Personal information
- Date of birth: 9 July 1943
- Place of birth: [Székelykeresztúr], Hungary
- Date of death: 18 October 2018 (aged 75)
- Place of death: Brașov, Romania
- Position(s): Winger

Senior career*
- Years: Team / Apps / (Gls)
- 1960–1962: Voința Odorhei
- 1962–1964: Mureșul Târgu Mureș
- 1964–1966: ASA Târgu Mureș
- 1966–1977: Steagul Roșu Brașov / 294 / (47)

International career
- 1967–1972: Romania / 2 / (1)

Managerial career
- 1991: FC Brașov
- 1996: FC Brașov

= Csaba Györffy =

Romanian footballer (1943–2018)

Csaba Györffy (9 July 1943 – 18 October 2018) was a Romanian footballer who played as a winger.

==Career==
Györffy was the one who influenced Steagul Roșu Brașov to change its official colors from white and blue to black and yellow. The change occurred after he went on a tournament in December 1966 with Romania's Olympic football team in Uruguay. After a match against Peñarol, he received from captain Alberto Spencer the shirt with which he played. Györffy was fascinated by the combination of yellow and black stripes and decided upon his return to the country to wear the shirt during the training sessions with the team.
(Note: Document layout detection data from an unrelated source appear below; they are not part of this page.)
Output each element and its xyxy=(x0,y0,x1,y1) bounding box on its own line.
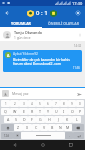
button[interactable]: Q xyxy=(1,108,10,115)
staticText: T xyxy=(39,109,41,114)
button[interactable]: X xyxy=(23,124,32,131)
button[interactable]: Z xyxy=(14,124,23,131)
button[interactable]: 4 xyxy=(28,100,36,107)
button[interactable]: A xyxy=(4,116,12,123)
staticText: A xyxy=(7,117,10,122)
button[interactable]: P xyxy=(76,108,84,115)
button[interactable]: Y xyxy=(44,108,52,115)
button[interactable] xyxy=(21,132,65,139)
button[interactable]: D xyxy=(20,116,28,123)
button[interactable]: U xyxy=(52,108,60,115)
button[interactable]: Settings xyxy=(71,6,85,19)
staticText: K xyxy=(66,117,69,122)
button[interactable]: 8 xyxy=(60,100,68,107)
button[interactable]: R xyxy=(28,108,36,115)
button[interactable]: B xyxy=(48,124,56,131)
button[interactable]: E xyxy=(19,108,28,115)
button[interactable]: I xyxy=(60,108,68,115)
button[interactable]: M xyxy=(64,124,72,131)
staticText: D xyxy=(23,117,26,122)
staticText: 8 xyxy=(63,102,65,106)
button[interactable]: Recent apps xyxy=(57,140,85,150)
staticText: 2 xyxy=(14,102,16,106)
button[interactable]: Key xyxy=(1,124,14,131)
button[interactable]: T xyxy=(36,108,44,115)
staticText: Tanju Okwando xyxy=(14,30,43,35)
button[interactable]: G xyxy=(36,116,45,123)
button[interactable]: 7 xyxy=(52,100,60,107)
staticText: YORUMLAR xyxy=(11,21,31,26)
button[interactable]: V xyxy=(40,124,48,131)
button[interactable]: Key xyxy=(1,132,13,139)
button[interactable]: H xyxy=(45,116,54,123)
button[interactable]: A xyxy=(3,50,82,72)
button[interactable]: YORUMLAR xyxy=(0,19,42,27)
button[interactable]: L xyxy=(72,116,81,123)
button[interactable]: Add photo xyxy=(2,90,9,97)
button[interactable]: Home xyxy=(29,140,57,150)
staticText: 12# xyxy=(4,134,10,138)
staticText: J xyxy=(58,117,59,122)
staticText: Bizimkiler de çok kazandın bir bahis for… xyxy=(13,57,80,66)
staticText: C xyxy=(35,125,38,130)
staticText: M xyxy=(66,125,70,130)
staticText: B xyxy=(51,125,54,130)
button[interactable]: C xyxy=(32,124,40,131)
staticText: L xyxy=(76,117,78,122)
staticText: 3 xyxy=(23,102,25,106)
button[interactable]: 1 xyxy=(1,100,10,107)
staticText: 14:32 xyxy=(74,44,82,48)
staticText: V xyxy=(43,125,46,130)
staticText: 17:30 xyxy=(72,1,83,6)
button[interactable]: Key xyxy=(72,124,84,131)
button[interactable]: Key xyxy=(13,132,21,139)
button[interactable]: W xyxy=(10,108,19,115)
button[interactable]: Key xyxy=(73,132,84,139)
button[interactable]: Back xyxy=(0,6,14,19)
staticText: W xyxy=(13,109,17,114)
staticText: A xyxy=(7,53,10,58)
staticText: R xyxy=(31,109,34,114)
staticText: N xyxy=(59,125,62,130)
button[interactable]: S xyxy=(12,116,20,123)
button[interactable]: ÖNEMLİ OLAYLAR xyxy=(42,19,85,27)
button[interactable]: 0 xyxy=(76,100,84,107)
button[interactable]: 2 xyxy=(10,100,19,107)
button[interactable]: N xyxy=(56,124,64,131)
staticText: U xyxy=(55,109,58,114)
staticText: 1 xyxy=(5,102,7,106)
staticText: Aykut Yıldırım92 xyxy=(13,52,38,56)
staticText: H xyxy=(48,117,51,122)
button[interactable]: Tanju Okwando xyxy=(0,28,85,41)
staticText: Y xyxy=(47,109,50,114)
staticText: 11:36 xyxy=(73,66,80,70)
staticText: F xyxy=(31,117,33,122)
staticText: X xyxy=(26,125,29,130)
staticText: 1 gün önce xyxy=(14,36,31,40)
button[interactable]: 9 xyxy=(68,100,76,107)
staticText: 0 xyxy=(79,102,81,106)
button[interactable]: Back xyxy=(0,140,29,150)
staticText: 6 xyxy=(47,102,49,106)
staticText: Q xyxy=(4,109,7,114)
button[interactable]: 6 xyxy=(44,100,52,107)
staticText: I xyxy=(63,109,65,114)
staticText: 4 xyxy=(31,102,33,106)
staticText: E xyxy=(23,109,25,114)
staticText: ÖNEMLİ OLAYLAR xyxy=(48,21,79,26)
staticText: G xyxy=(39,117,42,122)
button[interactable]: J xyxy=(54,116,63,123)
button[interactable]: 5 xyxy=(36,100,44,107)
button[interactable]: Mesaj yaz xyxy=(12,91,75,96)
staticText: Mesaj yaz xyxy=(12,91,29,96)
staticText: 0 : 1 xyxy=(36,9,48,17)
button[interactable]: More options xyxy=(77,30,82,40)
staticText: . xyxy=(69,133,70,138)
button[interactable]: F xyxy=(28,116,36,123)
staticText: 9 xyxy=(71,102,73,106)
button[interactable]: 3 xyxy=(19,100,28,107)
button[interactable]: K xyxy=(63,116,72,123)
button[interactable]: Send xyxy=(75,90,83,98)
button[interactable]: O xyxy=(68,108,76,115)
The decision to change the colors of the club was taken by coach Silviu Ploeșteanu, who considered that, in the new colors, the team will be seen better on the field. Since January 1967, the team from Brașov has yellow-black as official colors, recalling the Uruguayan Peñarol team. After he retired from his playing career he continued to work at Steagul Roșu Brașov as a manager, assistant and youth coach in different periods. In 2013 he was named Citizen of Honor in Brașov.

==International career==
Györffy played one game for Romania under coach Bazil Marian in a 1–1 friendly draw against Uruguay, which took place in Montevideo at Estadio Gran Parque Central. He also played one game for Romania's Olympic team in which he scored one goal in a 3–2 loss to Denmark in the 1972 Summer Olympics qualifiers. He was selected to be in Romania's 1970 World Cup squad, but because he got ill with bronchitis, Györffy missed the tournament.